Torino violenta
Autres titres: Le justicier défie la ville
Real: Carlo Ausino
Année: 1977
Origine: Italie
Genre: Polar
Durée: 81mn
Acteurs: George Hilton, Emanuele Cannarsa, Giuseppe Alotta, Annarita Grapputo, Franco Nebbia, Laura Ferraro, Rino Maggio, Riggero Maggioli, Pier Giuseppe Coarrado, Cinzia Arcuri, Lorenzo Gabello, Sauro Roma, Loretta Mondino, Tonino Campa, Armando Rossi, Carlo Ausino, Regina Fabiani...
Résumé: A Turin, proie d'une criminalité chaque jour grandissante, un énigmatique justicier fait lui même justice et défie la police. Tous ignorent que le vengeur n'est autre que l'inspecteur Moretti, un flic modèle qui regrette que la police n'ait pas plus de moyens pour venir à bout de la délinquance...
Réalisateur bien peu prolifique à qui on doit d'obscurs petits films sans grand intérêt (l'amateur La villa delle anime maledette, l'insipide post nuke La citta dell'ultima paura) on doit également à Carlo Ausino deux polizeschi qui n'ont guère fait date dans l'histoire du genre. Le premier des deux est ce Torino violenta plus connu en France sous le titre assez alléchant Le justicier défie la ville.
Turin est la proie de la criminalité en tout genre. Règlements de compte entre clans mafieux,
kidnapping, hold-up, la police est la plupart du temps impuissante face à ce déferlement de violence. Le commissaire Ugo Moretti, flic exemplaire, regrette le peu de moyens dont il dispose pour mettre fin à cette criminalité. Moretti et son assistant Danieli sont également confrontés à un ange exterminateur qui la nuit hante les rues de la ville et fait lui même justice, une justice souvent expéditive. Tous ignorent que ce vengeur n'est autre que Moretti qui agit ainsi suite à une série de problèmes conjugaux.

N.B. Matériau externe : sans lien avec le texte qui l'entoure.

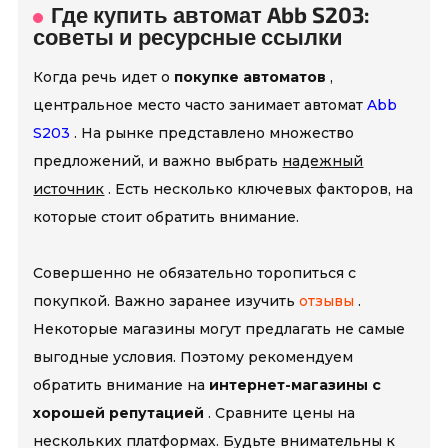
Где купить автомат Abb S203:
советы и ресурсные ссылки
Когда речь идет о
покупке автоматов
,
центральное место часто занимает автомат
Abb
S203
. На рынке представлено множество
предложений, и важно выбрать
надежный
источник
. Есть несколько ключевых факторов, на
которые стоит обратить внимание.
Совершенно не обязательно торопиться с
покупкой. Важно заранее изучить
отзывы
.
Некоторые магазины могут предлагать не самые
выгодные условия. Поэтому рекомендуем
обратить внимание на
интернет-магазины с
хорошей репутацией
. Сравните цены на
нескольких платформах. Будьте внимательны к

Parmi les innombrables polizeschi sortis dès le milieu des années 70 Torino violenta parait bien insipide et se noie, disparait très vite dans une production qu'on a connu bien plus
inspirée et énergique. Ausino se contente en effet de reprendre des situations mille fois vues sans aucune originalité et surtout aucun mordant pour les accommoder à la sauce turinoise. Torino violenta voudrait marcher sur les traces des Roma et autre Napoli mais malheureusement reste loin, très loin derrière eux faute à une intrigue peu crédible, une véritable mise en scène, morne et soporifique, et une interprétation d'une étonnante mollesse. Inutile de dire que l'ennui gagne vite le spectateur qui a la désagréable impression d'assister non pas à un polar à l'italienne avec pour principal protagoniste un justicier vengeur sans pitié mais à un banal téléfilm joué sans grande conviction.
Courses-poursuites, bagarres, hold-up... tournent au ralenti et sont filmés sans aucune vitalité à croire que Torino violenta est destiné à un public du troisième âge. Quant aux comédiens ils sont à l'image du film, amorphes!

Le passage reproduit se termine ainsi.